### Problem statement
Retype the whole listing, character for character.
____________________
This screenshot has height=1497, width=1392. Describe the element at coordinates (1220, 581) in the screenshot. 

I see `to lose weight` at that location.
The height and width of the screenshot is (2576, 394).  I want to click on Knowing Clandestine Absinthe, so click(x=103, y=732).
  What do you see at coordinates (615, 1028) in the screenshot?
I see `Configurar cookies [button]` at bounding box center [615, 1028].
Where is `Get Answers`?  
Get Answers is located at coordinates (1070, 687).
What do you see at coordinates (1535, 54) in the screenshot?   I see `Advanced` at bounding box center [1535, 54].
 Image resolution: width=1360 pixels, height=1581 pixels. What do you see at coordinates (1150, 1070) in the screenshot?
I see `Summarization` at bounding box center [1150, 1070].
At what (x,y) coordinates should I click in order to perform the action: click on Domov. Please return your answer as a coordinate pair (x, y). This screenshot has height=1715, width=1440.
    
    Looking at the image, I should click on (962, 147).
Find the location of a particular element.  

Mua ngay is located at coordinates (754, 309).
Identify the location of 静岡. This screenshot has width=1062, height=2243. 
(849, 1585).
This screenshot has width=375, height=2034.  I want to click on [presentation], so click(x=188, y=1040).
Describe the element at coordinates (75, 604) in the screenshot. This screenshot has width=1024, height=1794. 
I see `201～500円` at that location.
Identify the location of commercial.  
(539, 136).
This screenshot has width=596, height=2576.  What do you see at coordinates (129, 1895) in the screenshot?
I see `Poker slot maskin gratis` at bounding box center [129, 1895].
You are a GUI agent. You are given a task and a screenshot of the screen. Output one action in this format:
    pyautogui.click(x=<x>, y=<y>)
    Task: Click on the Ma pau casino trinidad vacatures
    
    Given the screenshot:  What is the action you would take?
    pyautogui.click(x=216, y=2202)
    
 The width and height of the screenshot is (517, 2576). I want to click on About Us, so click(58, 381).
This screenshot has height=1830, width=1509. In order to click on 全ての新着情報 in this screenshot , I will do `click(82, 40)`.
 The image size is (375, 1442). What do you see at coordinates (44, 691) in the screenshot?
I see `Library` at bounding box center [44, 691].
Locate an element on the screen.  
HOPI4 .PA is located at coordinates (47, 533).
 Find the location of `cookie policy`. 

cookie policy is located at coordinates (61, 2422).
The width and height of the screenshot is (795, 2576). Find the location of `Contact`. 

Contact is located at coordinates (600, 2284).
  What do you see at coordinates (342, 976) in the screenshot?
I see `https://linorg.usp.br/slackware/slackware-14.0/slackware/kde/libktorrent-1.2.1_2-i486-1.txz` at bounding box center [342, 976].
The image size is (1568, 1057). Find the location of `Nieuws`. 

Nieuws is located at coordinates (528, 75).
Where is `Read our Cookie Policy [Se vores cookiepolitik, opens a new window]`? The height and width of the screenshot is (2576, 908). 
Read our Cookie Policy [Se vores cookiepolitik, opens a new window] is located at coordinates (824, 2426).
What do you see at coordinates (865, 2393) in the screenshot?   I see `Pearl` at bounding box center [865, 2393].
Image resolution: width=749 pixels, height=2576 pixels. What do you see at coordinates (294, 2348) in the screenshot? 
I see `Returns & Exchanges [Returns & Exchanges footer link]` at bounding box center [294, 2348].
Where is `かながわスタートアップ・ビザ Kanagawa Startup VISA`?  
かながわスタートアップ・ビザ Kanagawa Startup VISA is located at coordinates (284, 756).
____________________
### Output for this exercise
This screenshot has height=1497, width=1392. Describe the element at coordinates (1220, 581) in the screenshot. 

I see `to lose weight` at that location.
The height and width of the screenshot is (2576, 394).  I want to click on Knowing Clandestine Absinthe, so click(x=103, y=732).
  What do you see at coordinates (615, 1028) in the screenshot?
I see `Configurar cookies [button]` at bounding box center [615, 1028].
Where is `Get Answers`?  
Get Answers is located at coordinates (1070, 687).
What do you see at coordinates (1535, 54) in the screenshot?   I see `Advanced` at bounding box center [1535, 54].
 Image resolution: width=1360 pixels, height=1581 pixels. What do you see at coordinates (1150, 1070) in the screenshot?
I see `Summarization` at bounding box center [1150, 1070].
At what (x,y) coordinates should I click in order to perform the action: click on Domov. Please return your answer as a coordinate pair (x, y). This screenshot has height=1715, width=1440.
    
    Looking at the image, I should click on (962, 147).
Find the location of a particular element.  

Mua ngay is located at coordinates (754, 309).
Identify the location of 静岡. This screenshot has width=1062, height=2243. 
(849, 1585).
This screenshot has width=375, height=2034.  I want to click on [presentation], so click(x=188, y=1040).
Describe the element at coordinates (75, 604) in the screenshot. This screenshot has width=1024, height=1794. 
I see `201～500円` at that location.
Identify the location of commercial.  
(539, 136).
This screenshot has width=596, height=2576.  What do you see at coordinates (129, 1895) in the screenshot?
I see `Poker slot maskin gratis` at bounding box center [129, 1895].
You are a GUI agent. You are given a task and a screenshot of the screen. Output one action in this format:
    pyautogui.click(x=<x>, y=<y>)
    Task: Click on the Ma pau casino trinidad vacatures
    
    Given the screenshot:  What is the action you would take?
    pyautogui.click(x=216, y=2202)
    
 The width and height of the screenshot is (517, 2576). I want to click on About Us, so click(58, 381).
This screenshot has height=1830, width=1509. In order to click on 全ての新着情報 in this screenshot , I will do `click(82, 40)`.
 The image size is (375, 1442). What do you see at coordinates (44, 691) in the screenshot?
I see `Library` at bounding box center [44, 691].
Locate an element on the screen.  
HOPI4 .PA is located at coordinates (47, 533).
 Find the location of `cookie policy`. 

cookie policy is located at coordinates (61, 2422).
The width and height of the screenshot is (795, 2576). Find the location of `Contact`. 

Contact is located at coordinates (600, 2284).
  What do you see at coordinates (342, 976) in the screenshot?
I see `https://linorg.usp.br/slackware/slackware-14.0/slackware/kde/libktorrent-1.2.1_2-i486-1.txz` at bounding box center [342, 976].
The image size is (1568, 1057). Find the location of `Nieuws`. 

Nieuws is located at coordinates (528, 75).
Where is `Read our Cookie Policy [Se vores cookiepolitik, opens a new window]`? The height and width of the screenshot is (2576, 908). 
Read our Cookie Policy [Se vores cookiepolitik, opens a new window] is located at coordinates (824, 2426).
What do you see at coordinates (865, 2393) in the screenshot?   I see `Pearl` at bounding box center [865, 2393].
Image resolution: width=749 pixels, height=2576 pixels. What do you see at coordinates (294, 2348) in the screenshot? 
I see `Returns & Exchanges [Returns & Exchanges footer link]` at bounding box center [294, 2348].
Where is `かながわスタートアップ・ビザ Kanagawa Startup VISA`?  
かながわスタートアップ・ビザ Kanagawa Startup VISA is located at coordinates (284, 756).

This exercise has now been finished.